- Poster
- Directed by: Robin Hays
- Written by: Joshua Close Andy Matic Elisah Matic
- Based on: Anthem of a Teenage Prophet by Joanne Proulx
- Produced by: Tina Pehme Kim Roberts
- Starring: Cameron Monaghan Peyton List Juliette Lewis
- Cinematography: Todd M. Duyn
- Edited by: Austin Andrews
- Music by: Andrew Harris
- Production companies: Sepia Films Hand Picked Films
- Distributed by: SP Releasing
- Release date: October 6, 2018 (VIFF);
- Running time: 99 minutes
- Country: Canada
- Language: English

= Anthem of a Teenage Prophet =

Anthem of a Teenage Prophet is a 2018 Canadian drama film directed by Robin Hays and starring Cameron Monaghan, Peyton List and Juliette Lewis. It is based on Joanne Proulx's young adult novel of the same name. It is also Hays' feature directorial debut. The film premiered at the 2018 Vancouver International Film Festival.

==Cast==
- Cameron Monaghan as Luke Hunter
- Grayson Gabriel as Fang
- Peyton List as Faith
- Juliette Lewis as Mary
- Alex MacNicoll as Stan

==Release==
The film was released theatrically on January 11, 2019.

== Plot ==
The film features the story of Luke Hunter, a teenager who develops the ability to foresee death at random. One day he foresees the death of his best friend, Stan and struggles when the premonition becomes reality.

From there Luke struggles not only with grief, but the changing relationships between himself and his friends; Faith and Fang.

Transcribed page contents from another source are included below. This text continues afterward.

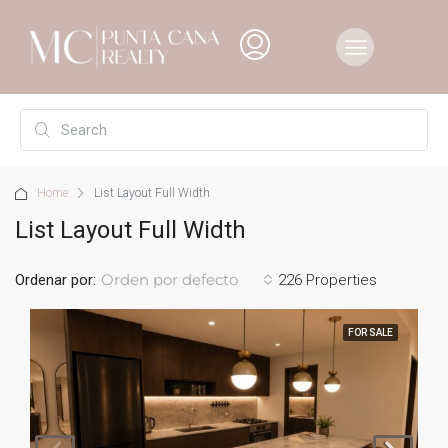
Home
List Layout Full Width
List Layout Full Width
Orden por defecto
Ordenar por:
226 Properties
FOR SALE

Added in with the ongoing premonitions, Luke is on a journey that will change his life, and the lives of those around him.

==Reception==
Frank Scheck of The Hollywood Reporter gave the film a negative review and wrote, "Such restraint is admirable in a genre not known for it, but it results in the film feeling more tepid than it should have been."